The potential for acquisition of territory and resources is identified in legislation. The principal Brazilian law on state power and territory, Law 5709/1971, was issued by the military government of 1964–1985. Previously foreign acquisition of land by rent or purchase had been prohibited, except when it was justified by its importance to national development. The 1971 legislation resulted from a 1968 corruption investigation that documented various illegal land deals involving government officials and large property owners (Vegro, Rocha, and Silva, 2012). Central among its provisions were the restriction of the ability of non-Brazilians to purchase land and the legalization of land they had already acquired (A. U. Oliveira, 2010). It established mechanisms for controlling and overseeing investment in land by Brazilians and non-Brazilians alike. The legislation was integral to the military government’s economic plans, which embraced foreign direct investment, especially in the Amazon (F. Oliveira, 1994). Under the slogan “Integrar para não entregar” (Integrate so as not to hand over), the law provided a scheme for classifying and organizing space and transferring it to Brazilian and non-Brazilian firms. Acquisitions by foreigners were limited to 50 modulos fiscais (fiscal modules), a unit of 5–100 hectares (the size depending on the region’s economic activity). An investor was also limited to owning no more than 25 percent of any municipality, with a 10 percent limit for multiple foreign investors of the same nationality. The law created a unit called the módulo de exploração indefinida (undefined exploitation module—MEI) that, with the approval of the investor’s project by decree, could exceed the 50-module limit. An official opinion issued in 1988 declared that recognized domestic legal entities with foreign capital holdings and/or investments could acquire property without restriction.

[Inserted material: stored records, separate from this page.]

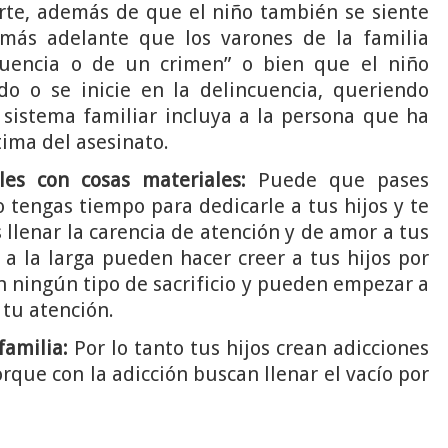
rte, además de que el niño también se siente
 más adelante que los varones de la familia
cuencia o de un crimen” o bien que el niño
do o se inicie en la delincuencia, queriendo
sistema familiar incluya a la persona que ha
ima del asesinato.
les con cosas materiales:
Puede que pases
tengas tiempo para dedicarle a tus hijos y te
 llenar la carencia de atención y de amor a tus
 a la larga pueden hacer creer a tus hijos por
n ningún tipo de sacrificio y pueden empezar a
 tu atención.
familia:
Por lo tanto tus hijos crean adicciones
porque con la adicción buscan llenar el vacío por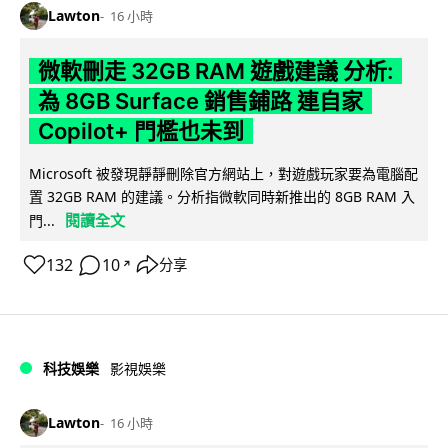
Lawton
16 小時
微軟刪走 32GB RAM 遊戲建議 分析:
為 8GB Surface 銷售鋪路 連自家
Copilot+ 門檻也未到
Microsoft 被發現靜靜刪除官方網站上，對遊戲玩家要為電腦配
置 32GB RAM 的建議。分析指微軟同時新推出的 8GB RAM 入
閱讀全文
門...
132
10
分享
↗
科技娛樂
影視娛樂
Lawton
16 小時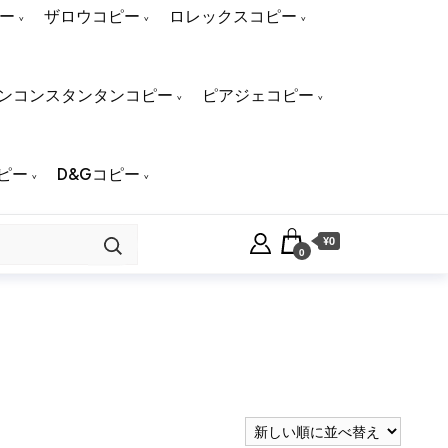
ー
ザロウコピー
ロレックスコピー
ンコンスタンタンコピー
ピアジェコピー
ピー
D&Gコピー
¥0
0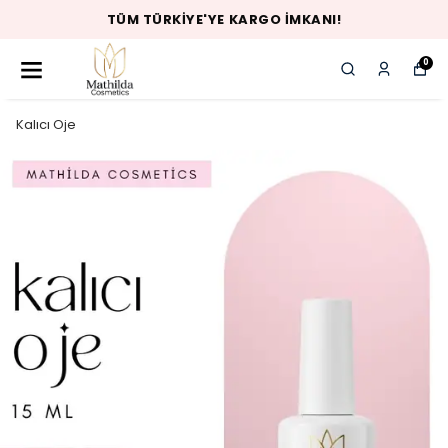
TÜM TÜRKIYE'YE KARGO İMKANI!
0
Kalıcı Oje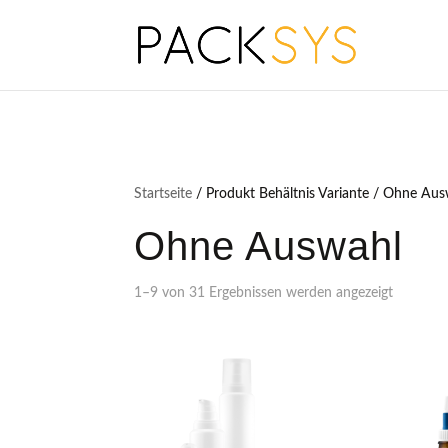
Startseite
/ Produkt Behältnis Variante / Ohne Au
Ohne Auswahl
1–9 von 31 Ergebnissen werden angezeigt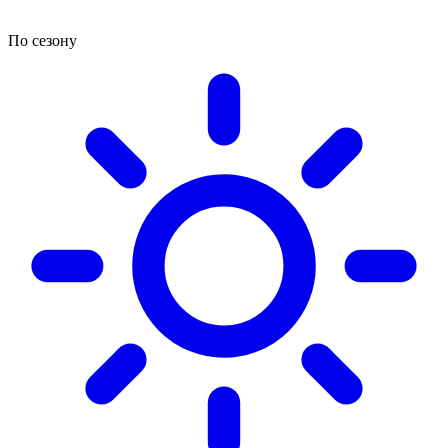
По сезону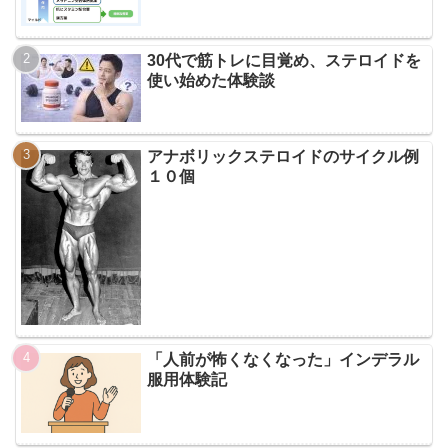
30代で筋トレに目覚め、ステロイドを
使い始めた体験談
アナボリックステロイドのサイクル例
１０個
「人前が怖くなくなった」インデラル
服用体験記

Legislative changes in 2010 ostensibly placed new restrictions on land acquisitions by foreign interests. The Office of the Solicitor General issued an opinion challenging the meaning of “legal entity” in the above-mentioned 1998 opinion and reinforced Law 5709/1971’s 50-module limit for foreign actors. In 2012 the Instituto Nacional de Colonização e Reforma Agrária (National Institute for Colonization and Agrarian Reform—INCRA) refined the regulations for classification as an MEI, requiring that foreign entities justify the value of their projects to the Ministry of Agrarian Development, the Ministry of Agriculture, Livestock, and Supply, or the INCRA. The MEI was what Agamben called an “inclusive exclusion.” The exclusion of certain spaces from legislative restrictions was possible by first representing all Brazilian territory as included in the fiscal module classification system. The INCRA’s revision in 2012 did not remove the MEI from the law but instead added other governmental institutions to the process whereby foreign entities could achieve this legal exemption for their investment projects. The military government’s imperative “Integrar para não entregar” survives in these contemporary attempts to classify space.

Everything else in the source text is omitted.